┌──

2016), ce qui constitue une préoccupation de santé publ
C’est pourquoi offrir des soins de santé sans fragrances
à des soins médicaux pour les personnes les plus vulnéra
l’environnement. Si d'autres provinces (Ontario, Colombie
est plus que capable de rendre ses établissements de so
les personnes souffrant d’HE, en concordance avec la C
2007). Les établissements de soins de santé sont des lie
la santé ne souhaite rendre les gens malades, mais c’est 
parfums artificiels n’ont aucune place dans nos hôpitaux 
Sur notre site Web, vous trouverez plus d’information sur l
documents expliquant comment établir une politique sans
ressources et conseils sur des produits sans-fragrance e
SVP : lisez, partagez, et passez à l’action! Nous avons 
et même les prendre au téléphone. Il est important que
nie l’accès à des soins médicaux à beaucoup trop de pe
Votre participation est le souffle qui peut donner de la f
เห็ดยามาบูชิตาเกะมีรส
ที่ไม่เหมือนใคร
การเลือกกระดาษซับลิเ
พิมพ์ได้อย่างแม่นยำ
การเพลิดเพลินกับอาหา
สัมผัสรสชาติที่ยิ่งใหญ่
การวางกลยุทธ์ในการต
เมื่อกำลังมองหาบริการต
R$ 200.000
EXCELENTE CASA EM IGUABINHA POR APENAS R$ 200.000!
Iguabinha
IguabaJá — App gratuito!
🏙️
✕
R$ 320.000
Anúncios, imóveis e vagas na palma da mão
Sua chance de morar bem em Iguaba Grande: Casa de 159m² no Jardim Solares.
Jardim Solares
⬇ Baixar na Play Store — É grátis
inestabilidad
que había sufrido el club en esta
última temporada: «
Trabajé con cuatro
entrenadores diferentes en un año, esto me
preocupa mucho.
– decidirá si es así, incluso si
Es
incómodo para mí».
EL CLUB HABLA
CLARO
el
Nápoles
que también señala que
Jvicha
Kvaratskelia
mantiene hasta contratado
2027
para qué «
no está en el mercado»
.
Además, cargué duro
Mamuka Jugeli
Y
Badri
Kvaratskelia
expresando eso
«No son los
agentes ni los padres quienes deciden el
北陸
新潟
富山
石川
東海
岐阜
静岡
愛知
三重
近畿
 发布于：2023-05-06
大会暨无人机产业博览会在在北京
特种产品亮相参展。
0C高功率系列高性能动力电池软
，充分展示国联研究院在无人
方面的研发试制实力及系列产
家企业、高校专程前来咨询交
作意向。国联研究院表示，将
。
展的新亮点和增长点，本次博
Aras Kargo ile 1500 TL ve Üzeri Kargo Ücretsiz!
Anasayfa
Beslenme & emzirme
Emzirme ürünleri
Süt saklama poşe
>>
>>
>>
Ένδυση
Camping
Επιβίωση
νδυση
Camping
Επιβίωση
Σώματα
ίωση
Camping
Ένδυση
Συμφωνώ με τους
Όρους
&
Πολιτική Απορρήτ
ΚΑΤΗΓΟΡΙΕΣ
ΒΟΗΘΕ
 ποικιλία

└──

Start at the top line of the records and retype them all exactly.

2016), ce qui constitue une préoccupation de santé publ
C’est pourquoi offrir des soins de santé sans fragrances
à des soins médicaux pour les personnes les plus vulnéra
l’environnement. Si d'autres provinces (Ontario, Colombie
est plus que capable de rendre ses établissements de so
les personnes souffrant d’HE, en concordance avec la C
2007). Les établissements de soins de santé sont des lie
la santé ne souhaite rendre les gens malades, mais c’est 
parfums artificiels n’ont aucune place dans nos hôpitaux 
Sur notre site Web, vous trouverez plus d’information sur l
documents expliquant comment établir une politique sans
ressources et conseils sur des produits sans-fragrance e
SVP : lisez, partagez, et passez à l’action! Nous avons 
et même les prendre au téléphone. Il est important que
nie l’accès à des soins médicaux à beaucoup trop de pe
Votre participation est le souffle qui peut donner de la f
เห็ดยามาบูชิตาเกะมีรส
ที่ไม่เหมือนใคร
การเลือกกระดาษซับลิเ
พิมพ์ได้อย่างแม่นยำ
การเพลิดเพลินกับอาหา
สัมผัสรสชาติที่ยิ่งใหญ่
การวางกลยุทธ์ในการต
เมื่อกำลังมองหาบริการต
R$ 200.000
EXCELENTE CASA EM IGUABINHA POR APENAS R$ 200.000!
Iguabinha
IguabaJá — App gratuito!
🏙️
✕
R$ 320.000
Anúncios, imóveis e vagas na palma da mão
Sua chance de morar bem em Iguaba Grande: Casa de 159m² no Jardim Solares.
Jardim Solares
⬇ Baixar na Play Store — É grátis
inestabilidad
que había sufrido el club en esta
última temporada: «
Trabajé con cuatro
entrenadores diferentes en un año, esto me
preocupa mucho.
– decidirá si es así, incluso si
Es
incómodo para mí».
EL CLUB HABLA
CLARO
el
Nápoles
que también señala que
Jvicha
Kvaratskelia
mantiene hasta contratado
2027
para qué «
no está en el mercado»
.
Además, cargué duro
Mamuka Jugeli
Y
Badri
Kvaratskelia
expresando eso
«No son los
agentes ni los padres quienes deciden el
北陸
新潟
富山
石川
東海
岐阜
静岡
愛知
三重
近畿
 发布于：2023-05-06
大会暨无人机产业博览会在在北京
特种产品亮相参展。
0C高功率系列高性能动力电池软
，充分展示国联研究院在无人
方面的研发试制实力及系列产
家企业、高校专程前来咨询交
作意向。国联研究院表示，将
。
展的新亮点和增长点，本次博
Aras Kargo ile 1500 TL ve Üzeri Kargo Ücretsiz!
Anasayfa
Beslenme & emzirme
Emzirme ürünleri
Süt saklama poşe
>>
>>
>>
Ένδυση
Camping
Επιβίωση
νδυση
Camping
Επιβίωση
Σώματα
ίωση
Camping
Ένδυση
Συμφωνώ με τους
Όρους
&
Πολιτική Απορρήτ
ΚΑΤΗΓΟΡΙΕΣ
ΒΟΗΘΕ
 ποικιλία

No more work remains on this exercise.